Friday, January 31, 2003

Well I've been away on vacation un Dominican Republique for the last week. It was really nice great weather and very relaxing...

Wednesday, January 22, 2003

Feds planning higher IT spending for fiscal '04 - Computerworld SAN DIEGO -- The Bush administration plans to increase federal IT spending by 12% in the next fiscal year, a move that will likely pump billions of dollars into the IT sector by what is the world's largest end user. Yeah baby, this could be good!!!

Tuesday, January 21, 2003

blogrolling.com - the best link manager for your weblog and more! When I write this blog column, I will say a few words about blogrolliing...

vnunet.com Suse Linux Office Desktop Suse's Linux Office Desktop combines Suse Linux 8.1 and extra utilities to ease migration from Windows to Linux. Office Desktop has an even easier install than 8.1 and ....

blah blah blah.... Is this really an OS review? If you ask me this is not one, there is absolutely no meat to it. Reviewers there is more to an OS, in this case Linux, than the setup. I'd like for them to dig more into it, for example in this case, can a corporation think about having its people working day in day out with the same productivity as with windows? What tolerance should they have toward bugs? Use cases scenarios and the like would be useful!

Monday, January 20, 2003

Most interseting... Here you go for shops like ours where we want to get into this but can't really afford having all development staff own a tablet PC...

Tablet PC Buzz.com - Forum But did you know that you don't need to buy a Tablet PC in order to play with one? If you're a MSDN subscriber and have about $100 to spare, I'll show you how to have a near Tablet PC experience." URL: http://www.oreillynet.com/pub/a/wireless/2003/01/16/tablet_pc.html

Ben Hammersley.com: Trackback in the saddle again There's been a lot of thinking about TrackBacks lately, with lots of variants coming up, and being coded. It's great stuff, and so very promising, but I've been losing track. To help myself out, I made a list. Does anyone know of any more?

I feel so much the same, I need to understand trackback soon...The information gathered is worth it take for those interested.

Smart people work on both side of the spam fence, read on for a kewl trick to get spam throuh filters, and then realize how hard it must be to write those darn filters...Uh-oh: Spam's getting more sophisticated - Computerworld "The most dastardly thing I've seen so far," Graham-Cumming said, involved words that were printed vertically within the raw HTML text, l i k e s o . The HTML message then used tables to reassemble the words and display them horizontally again. The result: Antispam filters didn't understand that the words in vertical format were spam, and let the message through; but the HTML displayed normally to recipients. "This is ingenious," he said. The lesson for those writing antispam software: Filters need to understand how HTML is displayed to the end user, not merely look at the raw text.

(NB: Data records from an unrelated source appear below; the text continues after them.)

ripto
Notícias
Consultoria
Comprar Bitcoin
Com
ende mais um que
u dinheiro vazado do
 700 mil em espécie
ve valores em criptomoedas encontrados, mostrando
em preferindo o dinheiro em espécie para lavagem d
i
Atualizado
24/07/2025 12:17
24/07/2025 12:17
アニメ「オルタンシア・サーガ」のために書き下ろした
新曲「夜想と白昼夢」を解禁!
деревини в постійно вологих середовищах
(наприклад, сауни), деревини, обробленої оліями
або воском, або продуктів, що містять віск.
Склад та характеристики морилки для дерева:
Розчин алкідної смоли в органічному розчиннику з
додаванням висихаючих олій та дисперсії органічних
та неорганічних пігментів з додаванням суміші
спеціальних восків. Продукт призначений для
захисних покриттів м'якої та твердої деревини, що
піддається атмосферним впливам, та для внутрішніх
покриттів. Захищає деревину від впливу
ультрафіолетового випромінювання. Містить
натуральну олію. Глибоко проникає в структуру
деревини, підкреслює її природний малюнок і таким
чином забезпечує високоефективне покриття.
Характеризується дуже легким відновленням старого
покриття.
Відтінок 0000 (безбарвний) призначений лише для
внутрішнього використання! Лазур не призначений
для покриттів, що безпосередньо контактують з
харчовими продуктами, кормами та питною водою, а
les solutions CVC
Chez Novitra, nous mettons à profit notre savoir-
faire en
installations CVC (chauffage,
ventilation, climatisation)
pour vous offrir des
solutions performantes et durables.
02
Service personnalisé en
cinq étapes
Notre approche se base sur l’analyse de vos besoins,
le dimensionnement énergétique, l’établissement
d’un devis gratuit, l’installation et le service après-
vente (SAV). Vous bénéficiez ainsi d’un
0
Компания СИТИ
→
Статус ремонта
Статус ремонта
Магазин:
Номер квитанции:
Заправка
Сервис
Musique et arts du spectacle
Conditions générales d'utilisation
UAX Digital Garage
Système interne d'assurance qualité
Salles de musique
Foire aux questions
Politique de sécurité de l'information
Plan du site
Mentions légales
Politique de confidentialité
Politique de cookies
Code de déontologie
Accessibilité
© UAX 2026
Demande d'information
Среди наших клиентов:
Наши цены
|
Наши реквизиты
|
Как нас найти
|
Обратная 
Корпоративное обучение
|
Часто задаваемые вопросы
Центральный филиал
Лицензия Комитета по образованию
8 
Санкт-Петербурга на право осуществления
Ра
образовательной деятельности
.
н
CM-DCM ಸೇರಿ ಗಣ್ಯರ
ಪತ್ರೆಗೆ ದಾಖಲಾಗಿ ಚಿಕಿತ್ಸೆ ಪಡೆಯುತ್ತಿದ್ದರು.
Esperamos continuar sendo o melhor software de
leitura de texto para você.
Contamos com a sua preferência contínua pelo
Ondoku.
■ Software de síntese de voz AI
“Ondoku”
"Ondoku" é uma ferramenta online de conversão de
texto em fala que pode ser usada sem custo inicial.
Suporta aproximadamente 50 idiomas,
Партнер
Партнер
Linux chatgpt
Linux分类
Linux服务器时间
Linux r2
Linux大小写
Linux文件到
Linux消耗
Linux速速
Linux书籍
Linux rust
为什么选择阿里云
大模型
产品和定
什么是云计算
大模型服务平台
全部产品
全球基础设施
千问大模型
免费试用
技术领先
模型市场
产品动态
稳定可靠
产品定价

It's a LinuxWorld, after all - Tech News - CNET.com "Microsoft...has always seen itself as replacing Unix. That ain't going to happen. Linux is going to replace Unix," Claybrook said. In coming years, Linux, not Windows, will take over high-end computing tasks currently handled by Unix servers in "data centers" at the core of corporate computing operations, Claybrook predicted.

Linux vs Unix vs Windows. Why does MS think it can win Unix people over with a pitch with maintenance costs being lower than Linux or Unix. They also say Linux is free but then when it's time to maintain it, this is where it hurst cost wise. Aren't they doomed to think they will win over high Unix servers with Windows on maintenance cost when those Unix CO have linux avail for free and the staff to maintain those machines readlily trained because of their Unix background and most likely very Anti-MS to start with. To me this is a slam dunk for Red-hat and all if they can show their advanced servers reliably working on those big irons, because they truly will save money... Desktop is another issue, and existing MS customers on the server side is another ballgame.

Friday, January 17, 2003

This guy has been keeping a tab on how fast the blogosphere is growing, it's about 2.8blogs/day... From what I understand it's only based on weblogs.com but it should be significant enough to show the trend...Jarrett House North : I thought this was a good time to make my source data available. I will continue to post comments as new high water marks are reached, but I think it will be more useful if people can get to the data themselves. It’s now downloadable in Excel format from this site. (The spreadsheet is under an Attribution-ShareAlike Creative Commons license. Feel free to use it wherever you like, just give me credit and make any changes and additional research available.)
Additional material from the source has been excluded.